Dated, but the core still shines bright.

'The Illustrated Man' shows how good a writer Ray Bradbury was, not to mention how his head was full of fascinating ideas. It shows this because the film is incredibly dated today, from the acting styles to the visions of the future we witness. And yet I remained engrossed throughout, because beneath the anachronisms and barmy notions lie the same powerful film that resonated with me as a child.
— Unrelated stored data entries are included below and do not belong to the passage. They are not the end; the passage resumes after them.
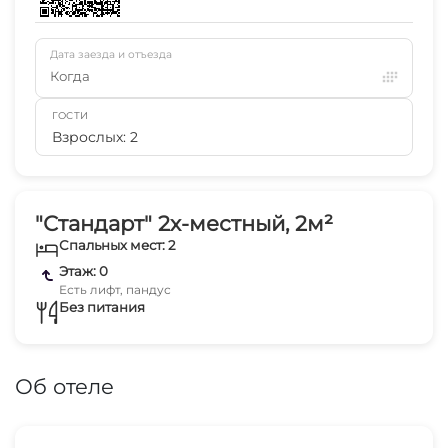
Дата заезда и отъезда
Когда
ГОСТИ
Взрослых: 2
"Стандарт" 2х-местный, 2м²
Спальных мест: 2
Этаж: 0
Есть лифт, пандус
Без питания
Об отеле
A lot of the film has little to do with the title character, although Rod Steiger's menacing performance will never let you forget the man with all-over body tattoos that come to life if you stare too hard. Also, Steiger himself has multiple roles throughout, and he delivers them with a mix of the theatrical bellow and long-faced stoicism of the period, but they still have their impact. Meanwhile of greater interest are the short stories each tattoo reveals. Like Bradbury's 'The Martian Chronicles', this film is a collection of tales woven around a central premise. We view his fears about where human society is heading, thanks to the all-pervading intrusion of technology into our lives.

I'm reminded of a Poe line - "without music or an intriguing idea, colour becomes pallor, man becomes carcass, home becomes catacomb, and the dead are but for a moment motionless". What becomes of the human soul when the machines take over? Add the all-embracing pallor and single-chrome fashion of a typical 1960s vision of the future, and you have a very bleak picture indeed. Yet that's how people saw things then (our guesses on things to come will look just as ridiculous soon enough), and the central theme, given how far we've progressed technologically in the interim, cannot be any less relevant. I'm glad our modern perspective yearns for more colour though - never mind technology killing our souls - the achromatic architecture would make anyone suicidal enough already.

Sojourns into futurity do of course suggest sci-fi trappings. Even putting aside the fact that predictions of the future quickly become dated, Ray Bradbury was never scientifically accurate at the time he wrote his stories. In 'The Martian Chronicles' for example, it is possible to breathe on Mars, water flows through canals, and a few blasts from a rocket's engines can terraform the atmosphere. 'The Illustrated Man' takes the same liberties with reality. Yet to dismiss it because of nonsensical scientific premises is to miss the point. The settings are not more than fabulous window dressing - fantasy masquerading as sci-fi. It is the exploration of the human condition in each tale that Bradbury is concerned with, and they are timeless.

As such, while time has not been entirely kind to this screen adaption of 'The Illustrated Man', its emotional core remains intact. The Bradbury flair for the weird and the wonderful is untarnished, and his thoughts still clear. You just need to take a good long look at a rainbow afterwards.